I am a Ph.D student of UCLA Computer Science , doing research at UCLA under Prof. Majid Sarrafzadeh . I received my Master's in Computer Science from UCLA under the joint supervision of Prof. Demetri Terzopoulos and Prof. Petros Faloutsos ( York University, Toronto ) . I earned my Bachelor's/Master's in Computer & Electrical Engineering at National Technical University of Athens,Greece. My PhD work is focused on Wireless Health, Machine Learning, computer vision and sensor fusion. I am a member of the UCLA Embedded and Reconfigurable Systems Lab (ER Lab).

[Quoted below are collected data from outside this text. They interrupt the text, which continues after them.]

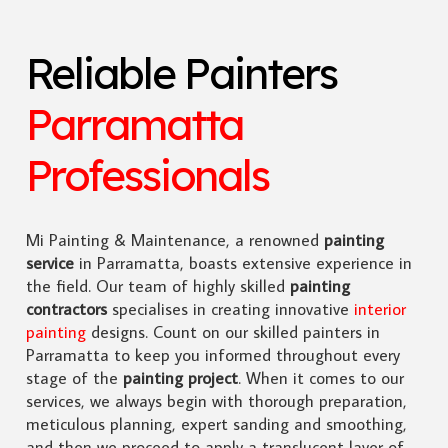
Reliable Painters
Parramatta
Professionals
Mi Painting & Maintenance, a renowned
painting
service
in Parramatta, boasts extensive experience in
the field. Our team of highly skilled
painting
contractors
specialises in creating innovative
interior
painting
designs. Count on our skilled painters in
Parramatta to keep you informed throughout every
stage of the
painting project
. When it comes to our
services, we always begin with thorough preparation,
meticulous planning, expert sanding and smoothing,
and then we proceed to apply a translucent layer of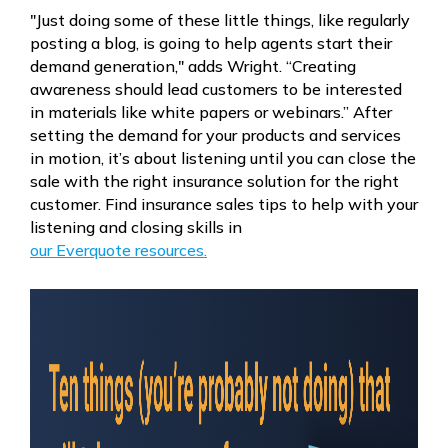
"Just doing some of these little things, like regularly
posting a blog, is going to help agents start their
demand generation," adds Wright. “Creating
awareness should lead customers to be interested
in materials like white papers or webinars.” After
setting the demand for your products and services
in motion, it’s about listening until you can close the
sale with the right insurance solution for the right
customer. Find insurance sales tips to help with your
listening and closing skills in
our Everquote resources.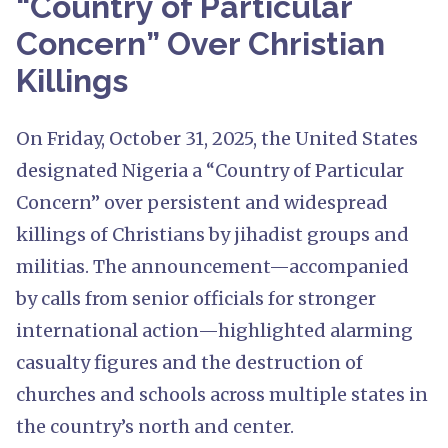
“Country of Particular
Concern” Over Christian
Killings
On Friday, October 31, 2025, the United States
designated Nigeria a “Country of Particular
Concern” over persistent and widespread
killings of Christians by jihadist groups and
militias. The announcement—accompanied
by calls from senior officials for stronger
international action—highlighted alarming
casualty figures and the destruction of
churches and schools across multiple states in
the country’s north and center.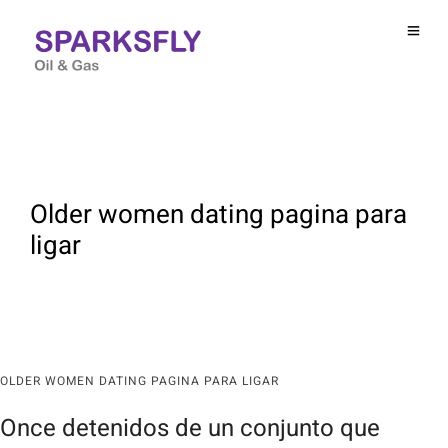
Older women dating pagina para
ligar
OLDER WOMEN DATING PAGINA PARA LIGAR
Once detenidos de un conjunto que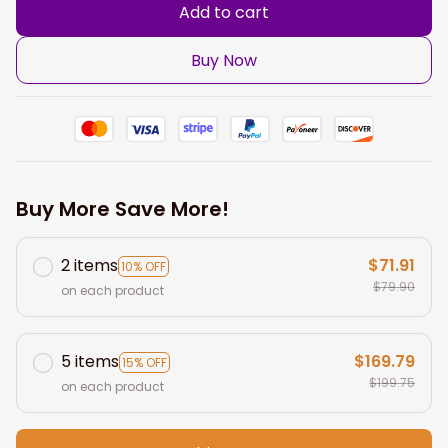
Add to cart
Buy Now
Buy More Save More!
2 items
$71.91
10% OFF
$79.90
on each product
5 items
$169.79
15% OFF
$199.75
on each product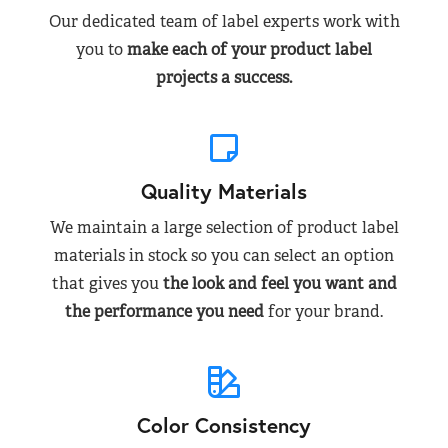
Our dedicated team of label experts work with
you to
make each of your product label
projects a success.
Quality Materials
We maintain a large selection of product label
materials in stock so you can select an option
that gives you
the look and feel you want and
the performance you need
for your brand.
Color Consistency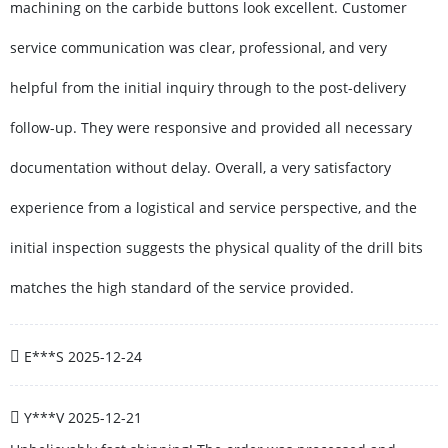
machining on the carbide buttons look excellent. Customer
service communication was clear, professional, and very
helpful from the initial inquiry through to the post-delivery
follow-up. They were responsive and provided all necessary
documentation without delay. Overall, a very satisfactory
experience from a logistical and service perspective, and the
initial inspection suggests the physical quality of the drill bits
matches the high standard of the service provided.
E***S
2025-12-24
Y***V
2025-12-21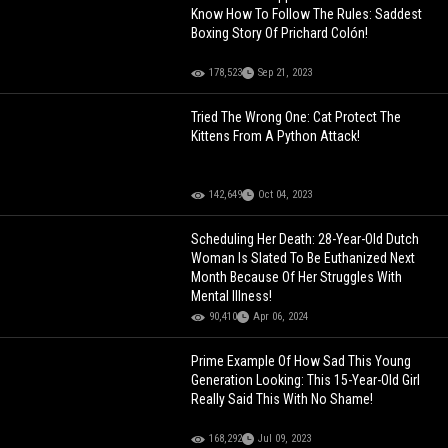
Know How To Follow The Rules: Saddest
Boxing Story Of Prichard Colón!
178,523
Sep 21, 2023
Tried The Wrong One: Cat Protect The
Kittens From A Python Attack!
142,649
Oct 04, 2023
Scheduling Her Death: 28-Year-Old Dutch
Woman Is Slated To Be Euthanized Next
Month Because Of Her Struggles With
Mental Illness!
90,410
Apr 06, 2024
Prime Example Of How Sad This Young
Generation Looking: This 15-Year-Old Girl
Really Said This With No Shame!
168,292
Jul 09, 2023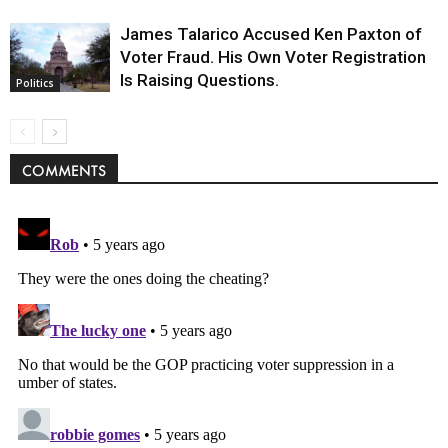
James Talarico Accused Ken Paxton of
Voter Fraud. His Own Voter Registration
Is Raising Questions.
Politics
COMMENTS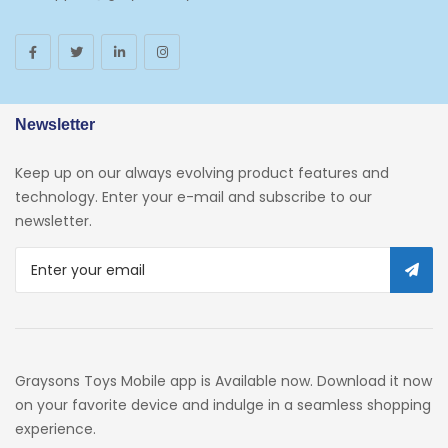
Toys And Games
Arborist Merchandising Root
AmazonFresh Self Service
Newsletter
Self Service
Keep up on our always evolving product features and
Custom Stores
technology. Enter your e-mail and subscribe to our
newsletter.
34c130a6-49c9-4674-B91d-
319c3f1c9918_0
34c130a6-49c9-4674-B91d-
319c3f1c9918_2701
Preschool
Graysons Toys Mobile app is Available now. Download it now
Pre-Kindergarten Toys
on your favorite device and indulge in a seamless shopping
experience.
Activity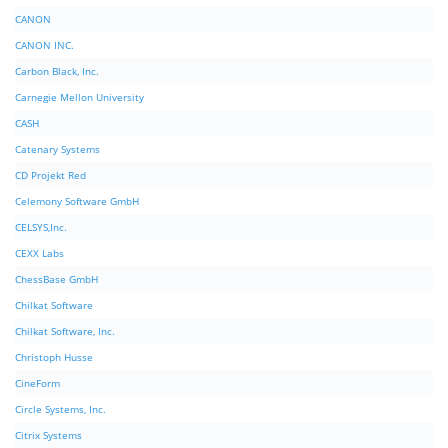
CANON
CANON INC.
Carbon Black, Inc.
Carnegie Mellon University
CASH
Catenary Systems
CD Projekt Red
Celemony Software GmbH
CELSYS,Inc.
CEXX Labs
ChessBase GmbH
Chilkat Software
Chilkat Software, Inc.
Christoph Husse
CineForm
Circle Systems, Inc.
Citrix Systems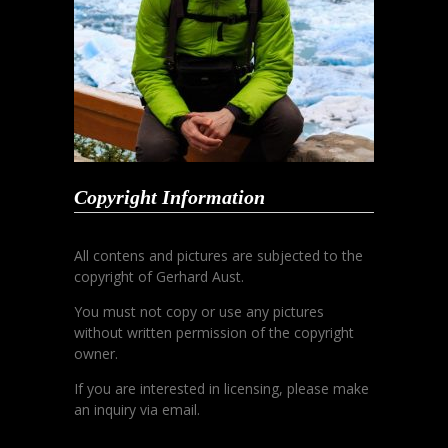
Copyright Information
All contens and pictures are subjected to the
copyright of Gerhard Aust.
You must not copy or use any pictures
without written permission of the copyright
owner.
If you are interested in licensing, please make
an inquiry via email.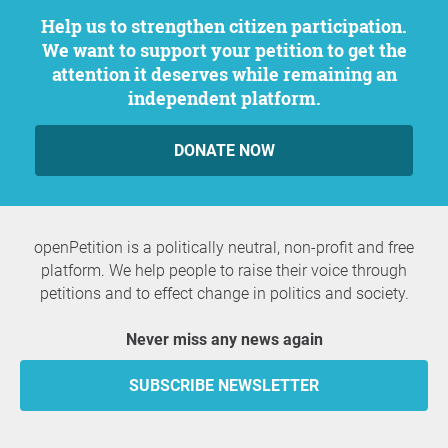
Help us to strengthen citizen participation.
We want to support your petition to get the
attention it deserves while remaining an
independent platform.
DONATE NOW
openPetition is a politically neutral, non-profit and free
platform. We help people to raise their voice through
petitions and to effect change in politics and society.
Never miss any news again
SUBSCRIBE NEWSLETTER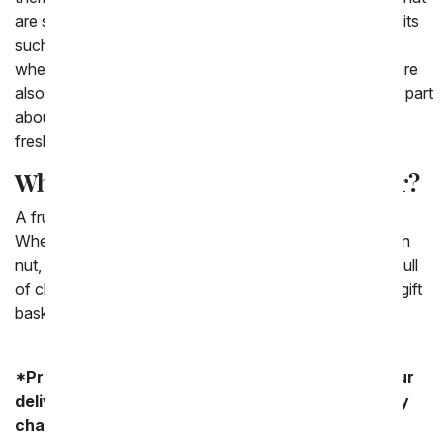
are seasonal as well as popular. We love to include fruits
such as apples, oranges and bananas. Depending on
where you live or what kind of basket you send they are
also include fruit such as pears or pineapples. The fun part
about sending a fruit basket is that you get to keep in
fresh and fun!
What is a fruit basket a good gift for?
A fruit basket is a good gift for any sort of occasion.
When you know someone you love is more of a health
nut, often times instead of sending them a gift basket full
of chocolates or snacks, you can opt to send them a gift
basket full of fresh fruit that you know they'll love.
*Product availability may vary depending on your
delivery zip code. Standard shipping and delivery
charges start as low as $14.99.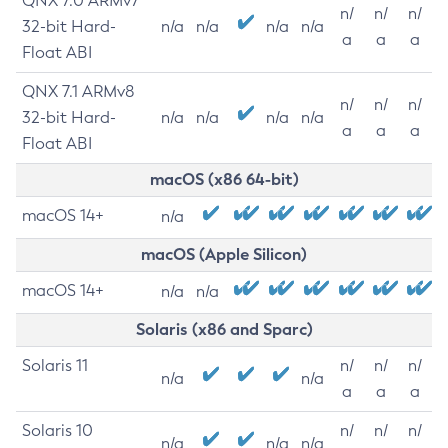
QNX 7.0 ARMv7
n/
n/
n/
32-bit Hard-
n/a
n/a
n/a
n/a
a
a
a
Float ABI
QNX 7.1 ARMv8
n/
n/
n/
32-bit Hard-
n/a
n/a
n/a
n/a
a
a
a
Float ABI
macOS (x86 64-bit)
macOS 14+
n/a
macOS (Apple Silicon)
macOS 14+
n/a
n/a
Solaris (x86 and Sparc)
Solaris 11
n/
n/
n/
n/a
n/a
a
a
a
Solaris 10
n/
n/
n/
n/a
n/a
n/a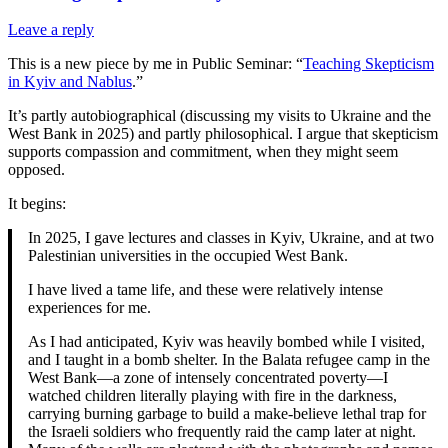
Leave a reply
This is a new piece by me in Public Seminar: “
Teaching Skepticism
in Kyiv and Nablus
.”
It’s partly autobiographical (discussing my visits to Ukraine and the
West Bank in 2025) and partly philosophical. I argue that skepticism
supports compassion and commitment, when they might seem
opposed.
It begins:
In 2025, I gave lectures and classes in Kyiv, Ukraine, and at two
Palestinian universities in the occupied West Bank.
I have lived a tame life, and these were relatively intense
experiences for me.
As I had anticipated, Kyiv was heavily bombed while I visited,
and I taught in a bomb shelter. In the Balata refugee camp in the
West Bank—a zone of intensely concentrated poverty—I
watched children literally playing with fire in the darkness,
carrying burning garbage to build a make-believe lethal trap for
the Israeli soldiers who frequently raid the camp later at night.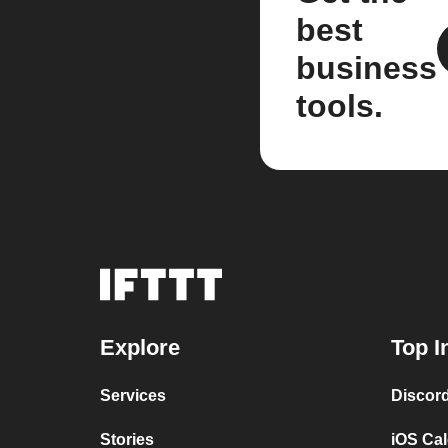
best
business
tools.
Explore
Top I
Services
Discor
Stories
iOS Ca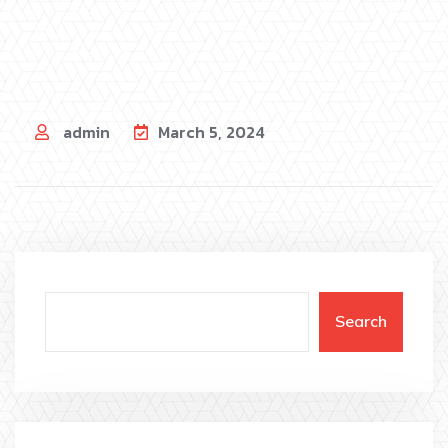
admin
March 5, 2024
Search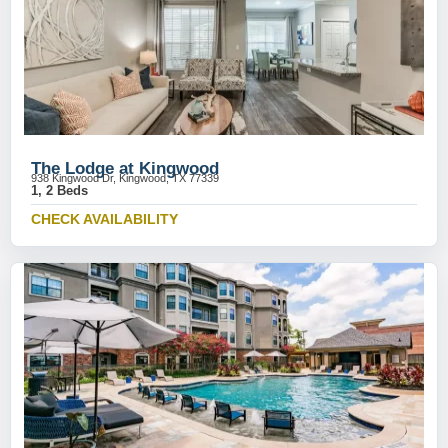
The Lodge at Kingwood
938 Kingwood Dr, Kingwood, TX 77339
1, 2 Beds
CHECK AVAILABILITY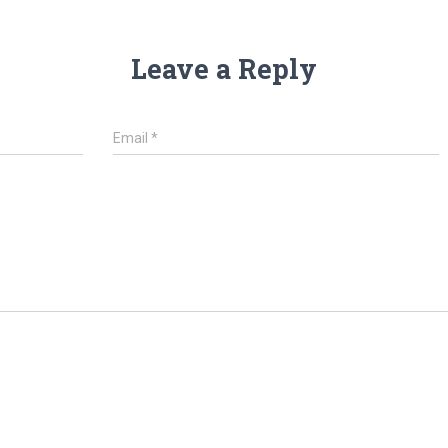
Leave a Reply
Email
*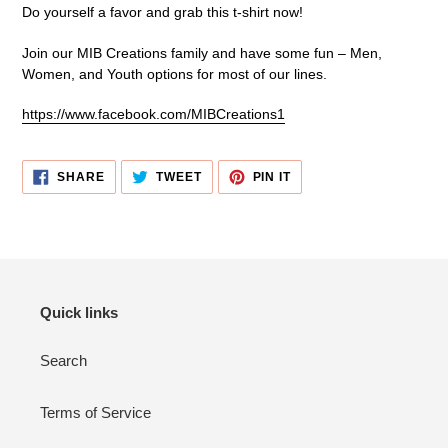
Do yourself a favor and grab this t-shirt now!
Join our MIB Creations family and have some fun – Men,
Women, and Youth options for most of our lines.
https://www.facebook.com/MIBCreations1
SHARE
TWEET
PIN
SHARE
TWEET
PIN IT
ON
ON
ON
FACEBOOK
TWITTER
PINTEREST
Quick links
Search
Terms of Service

It is a major challenge to train surgeons with the motor skills required to perform laparoscopic surgery. To address this issue the Society of American Gastrointestinal and Endoscopic Surgeons (SAGES) adopted the Fundamentals of Laparoscopic Surgery (FLS) as a standardized tool set for certification and assessment of medical trainees. However, the process of certification currently requires the expensive time commitment of expert medical professionals and trainees lack the tools to objectively assess their own skill level. We tackle these problems by introducing a computer vision system that can fully analyze and track the accredited FLS Peg Transfer task, producing a meaningful quantification of all the relevant events of the performance. Our solution is fully automated, works with the single camera provided in the FLS Box Trainer equipment, and does not require any modification of the available tools. It provides an automated, objective, and quantitative measurement of a surgeon’s performance. It also allows for remote FLS certification tests for trainees that do not have direct access to an FLS certification center. Importantly, our method is a low-cost solution that does not require any additional equipment or preparation, thus lowering the barrier of adoption of FLS certification.
Sharing medical images is becoming increasing crucial for knowledge discovery in medicine and science. An important issue associated with image sharing is the potential for a breach of patient privacy. Prior work has primarily focused on removing identifying metadata such as name, age or sex from image headers. However, there remains the potential for images being identified directly from the image itself. This is particularly true for images of the head. Techniques have been developed previously that remove the entire facial region from the image. This technique is suboptimal in that the radical defacing removes landmarks that may be useful for correlating with other images, but yet are not important for facial recognition. In this paper we present a framework for identifying and removing features from structural head images. Our methodology focuses on geometric features of the face and thus has the potential to be modality independent.
Efficient cloth simulation is an important problem for interactive applications that involve virtual humans, such as computer games. A common aspect of many methods that have been developed to simulate cloth is a linear system of equations, which is commonly solved using conjugate gradient or multi-grid approaches. In this paper, we introduce to the computer gaming community a recently proposed preconditioner, the incomplete Poisson preconditioner (IPP), for conjugate gradient solvers. We show that IPP performs as well as the current state-of-the-art preconditioners, while being much more amenable to standard thread-level parallelism. We demonstrate our results on an 8-core Mac Pro and a 32-core Emerald Rigde system.